YOUR OBJECTIVE:
Check each line of the listing, and copy it if it contains the word "Kılavuzu".

MATERIAL TO PROCESS:

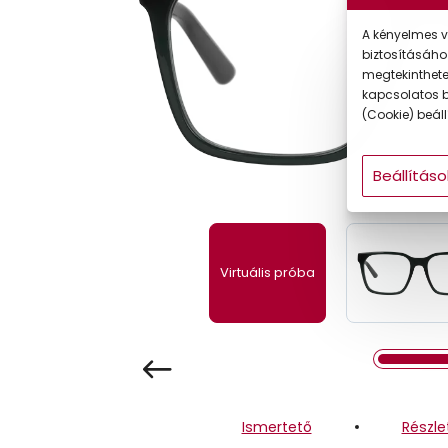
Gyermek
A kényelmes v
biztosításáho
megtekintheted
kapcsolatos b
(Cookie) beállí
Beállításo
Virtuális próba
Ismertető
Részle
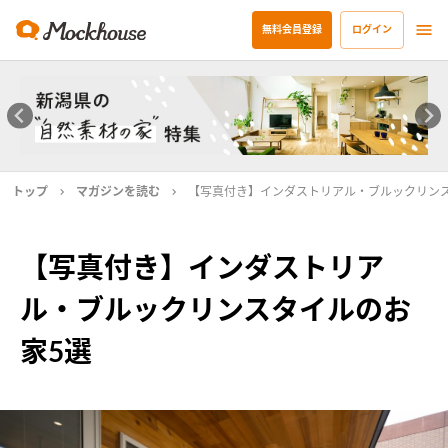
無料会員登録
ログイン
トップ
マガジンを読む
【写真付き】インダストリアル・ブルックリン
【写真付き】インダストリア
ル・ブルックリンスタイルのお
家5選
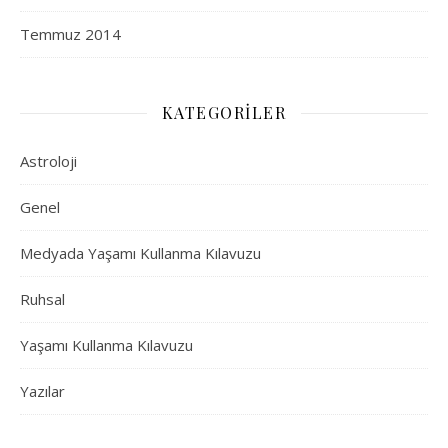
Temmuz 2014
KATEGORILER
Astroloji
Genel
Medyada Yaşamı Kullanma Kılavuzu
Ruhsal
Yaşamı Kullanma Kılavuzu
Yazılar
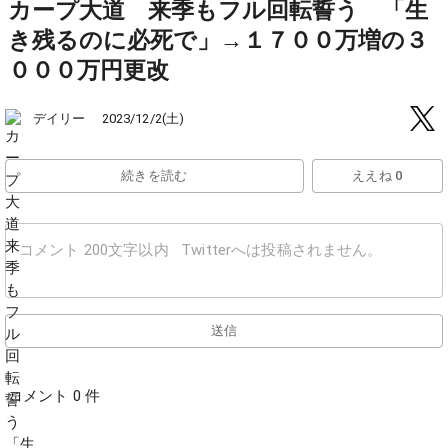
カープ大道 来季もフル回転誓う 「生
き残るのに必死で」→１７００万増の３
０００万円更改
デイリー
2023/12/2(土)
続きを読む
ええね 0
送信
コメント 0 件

---

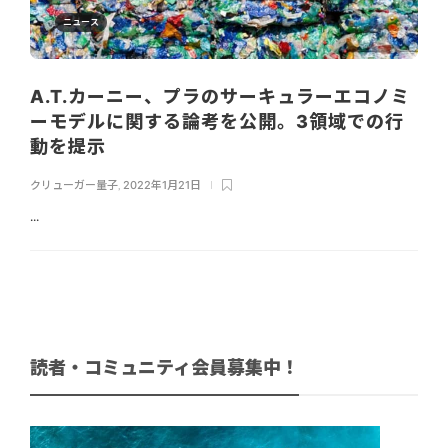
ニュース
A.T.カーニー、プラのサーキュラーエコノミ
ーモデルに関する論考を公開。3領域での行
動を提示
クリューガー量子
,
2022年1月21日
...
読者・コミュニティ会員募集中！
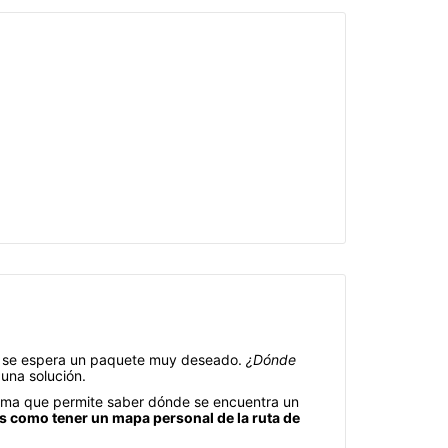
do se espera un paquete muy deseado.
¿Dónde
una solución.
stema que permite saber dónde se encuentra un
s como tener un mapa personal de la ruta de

ANSWER:
Medyada Yaşamı Kullanma Kılavuzu
Yaşamı Kullanma Kılavuzu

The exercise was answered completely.